╭─ Records for this task

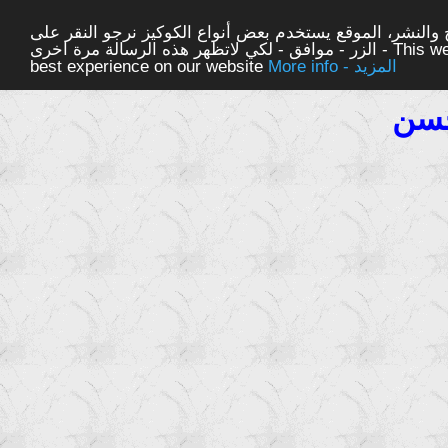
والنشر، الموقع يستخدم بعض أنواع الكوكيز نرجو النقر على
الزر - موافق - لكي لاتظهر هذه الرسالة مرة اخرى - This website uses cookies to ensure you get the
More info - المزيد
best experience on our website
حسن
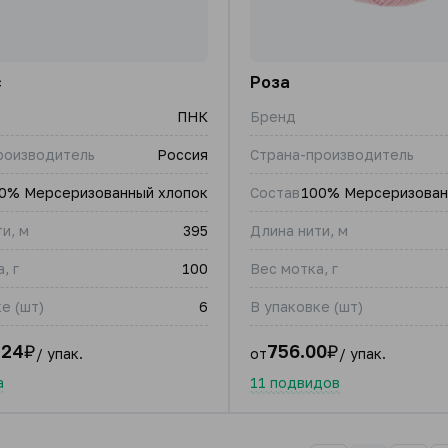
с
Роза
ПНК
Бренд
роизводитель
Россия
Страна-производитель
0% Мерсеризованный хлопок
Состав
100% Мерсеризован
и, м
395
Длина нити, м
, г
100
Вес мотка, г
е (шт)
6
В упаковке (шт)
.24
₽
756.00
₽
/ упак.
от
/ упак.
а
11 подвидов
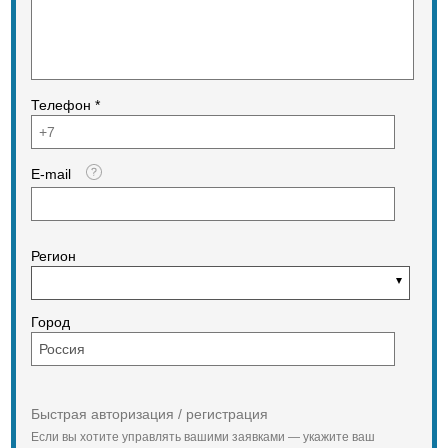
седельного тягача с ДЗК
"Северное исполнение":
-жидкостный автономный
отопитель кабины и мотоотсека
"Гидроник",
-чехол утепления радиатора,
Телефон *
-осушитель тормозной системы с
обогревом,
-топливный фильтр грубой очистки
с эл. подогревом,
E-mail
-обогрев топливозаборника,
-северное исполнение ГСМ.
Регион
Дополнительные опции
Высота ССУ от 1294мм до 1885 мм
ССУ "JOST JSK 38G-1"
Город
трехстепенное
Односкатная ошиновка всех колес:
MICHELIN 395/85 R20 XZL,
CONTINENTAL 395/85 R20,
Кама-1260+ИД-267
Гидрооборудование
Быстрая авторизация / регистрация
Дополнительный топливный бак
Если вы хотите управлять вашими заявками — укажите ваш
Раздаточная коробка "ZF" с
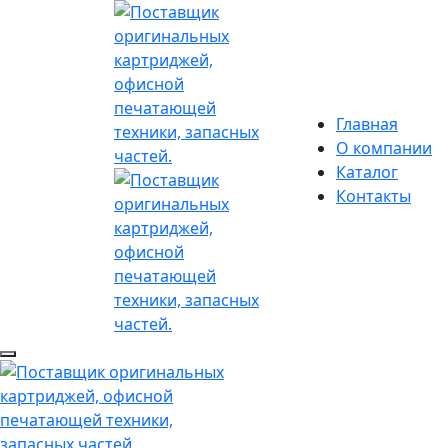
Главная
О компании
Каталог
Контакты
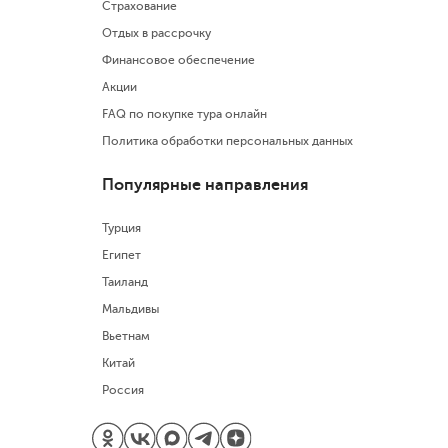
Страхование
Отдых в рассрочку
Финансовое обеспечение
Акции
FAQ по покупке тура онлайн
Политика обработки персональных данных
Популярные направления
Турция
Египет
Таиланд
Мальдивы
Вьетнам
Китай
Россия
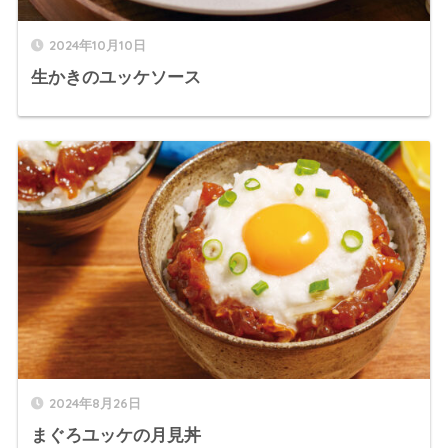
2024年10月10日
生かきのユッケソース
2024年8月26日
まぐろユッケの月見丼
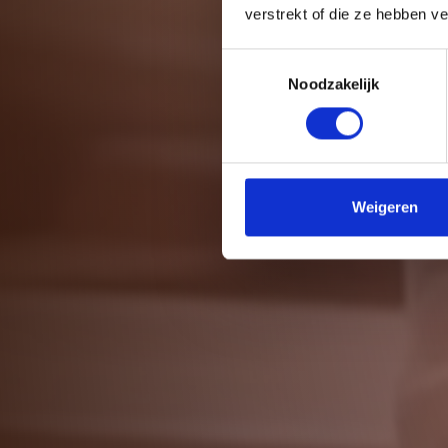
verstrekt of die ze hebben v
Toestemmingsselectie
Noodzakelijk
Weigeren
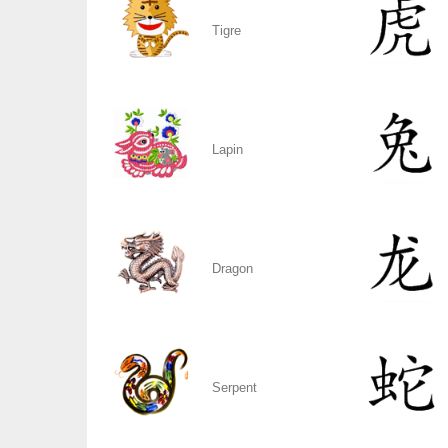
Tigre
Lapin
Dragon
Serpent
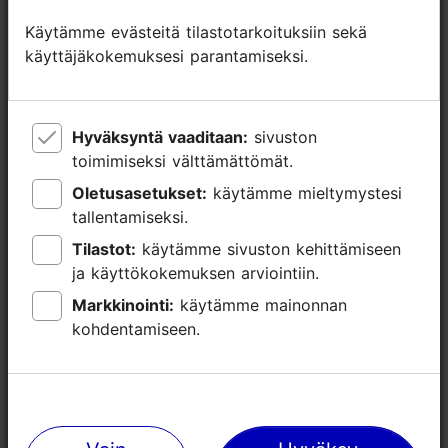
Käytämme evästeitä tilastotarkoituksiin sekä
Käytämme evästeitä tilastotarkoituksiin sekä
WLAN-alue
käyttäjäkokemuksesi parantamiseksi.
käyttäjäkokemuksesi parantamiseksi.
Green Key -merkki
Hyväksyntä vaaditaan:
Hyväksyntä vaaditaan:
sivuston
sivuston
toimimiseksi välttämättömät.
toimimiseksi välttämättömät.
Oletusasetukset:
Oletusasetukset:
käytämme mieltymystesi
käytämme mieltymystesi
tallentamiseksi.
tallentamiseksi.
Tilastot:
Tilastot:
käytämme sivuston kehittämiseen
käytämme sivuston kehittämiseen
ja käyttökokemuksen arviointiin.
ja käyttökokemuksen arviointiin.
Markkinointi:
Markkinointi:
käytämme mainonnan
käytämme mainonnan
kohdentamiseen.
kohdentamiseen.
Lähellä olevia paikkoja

╰─
╭─ Records for this task

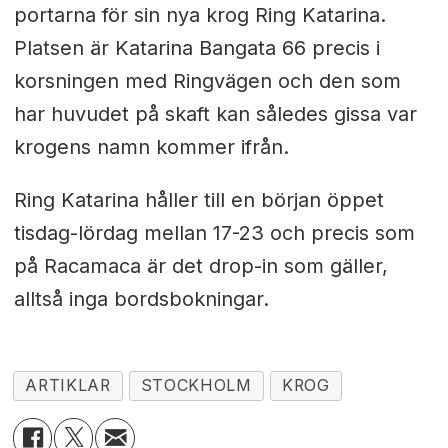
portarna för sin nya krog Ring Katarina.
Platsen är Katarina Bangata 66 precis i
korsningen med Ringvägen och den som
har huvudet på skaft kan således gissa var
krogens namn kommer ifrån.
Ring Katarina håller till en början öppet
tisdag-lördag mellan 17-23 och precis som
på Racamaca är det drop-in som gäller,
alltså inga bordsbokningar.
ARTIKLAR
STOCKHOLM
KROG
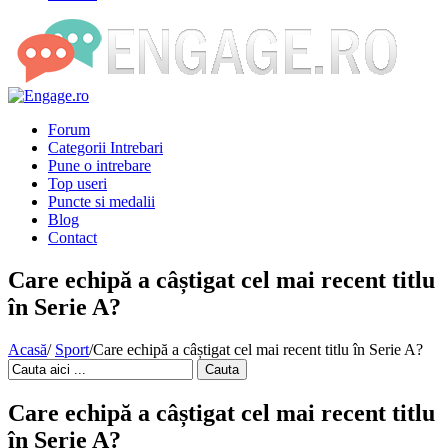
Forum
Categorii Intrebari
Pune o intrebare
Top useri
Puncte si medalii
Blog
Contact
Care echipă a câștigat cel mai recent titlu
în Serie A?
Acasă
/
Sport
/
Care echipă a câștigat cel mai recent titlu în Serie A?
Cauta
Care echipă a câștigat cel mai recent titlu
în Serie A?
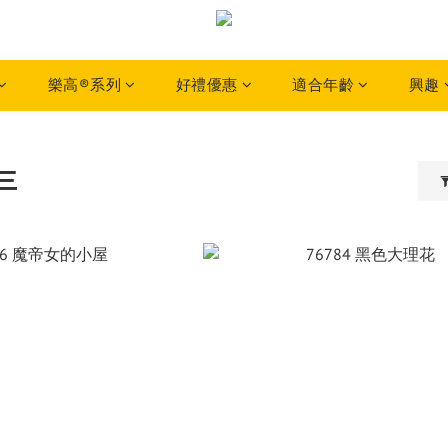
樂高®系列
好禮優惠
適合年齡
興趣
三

╰─

● **Assignment**
Look through the listing, and copy each line in which the string "website" turns up.

● **Solved exercise**
الزر - موافق - لكي لاتظهر هذه الرسالة مرة اخرى - This website uses cookies to ensure you get the
best experience on our website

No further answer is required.